● **Task directions**: When you reach a picture, pass over it; otherwise repeat the listing word for word.

● **Working data**:
++++++++++++++++++++

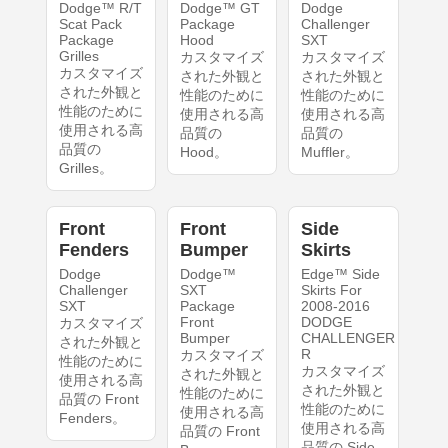
Dodge™ R/T
Dodge™ GT
Dodge
Scat Pack
Package
Challenger
Package
Hood
SXT
Grilles
カスタマイズ
カスタマイズ
カスタマイズ
された外観と
された外観と
された外観と
性能のために
性能のために
性能のために
使用される高
使用される高
使用される高
品質の
品質の
品質の
Hood。
Muffler。
Grilles。
Front
Front
Side
Fenders
Bumper
Skirts
Dodge
Dodge™
Edge™ Side
Challenger
SXT
Skirts For
SXT
Package
2008-2016
Front
DODGE
カスタマイズ
Bumper
CHALLENGER
された外観と
R
カスタマイズ
性能のために
カスタマイズ
された外観と
使用される高
された外観と
性能のために
品質の Front
性能のために
使用される高
Fenders。
使用される高
品質の Front
品質の Side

++++++++++++++++++++

● **Exercise response**:
Dodge™ R/T
Dodge™ GT
Dodge
Scat Pack
Package
Challenger
Package
Hood
SXT
Grilles
カスタマイズ
カスタマイズ
カスタマイズ
された外観と
された外観と
された外観と
性能のために
性能のために
性能のために
使用される高
使用される高
使用される高
品質の
品質の
品質の
Hood。
Muffler。
Grilles。
Front
Front
Side
Fenders
Bumper
Skirts
Dodge
Dodge™
Edge™ Side
Challenger
SXT
Skirts For
SXT
Package
2008-2016
Front
DODGE
カスタマイズ
Bumper
CHALLENGER
された外観と
R
カスタマイズ
性能のために
カスタマイズ
された外観と
使用される高
された外観と
性能のために
品質の Front
性能のために
使用される高
Fenders。
使用される高
品質の Front
品質の Side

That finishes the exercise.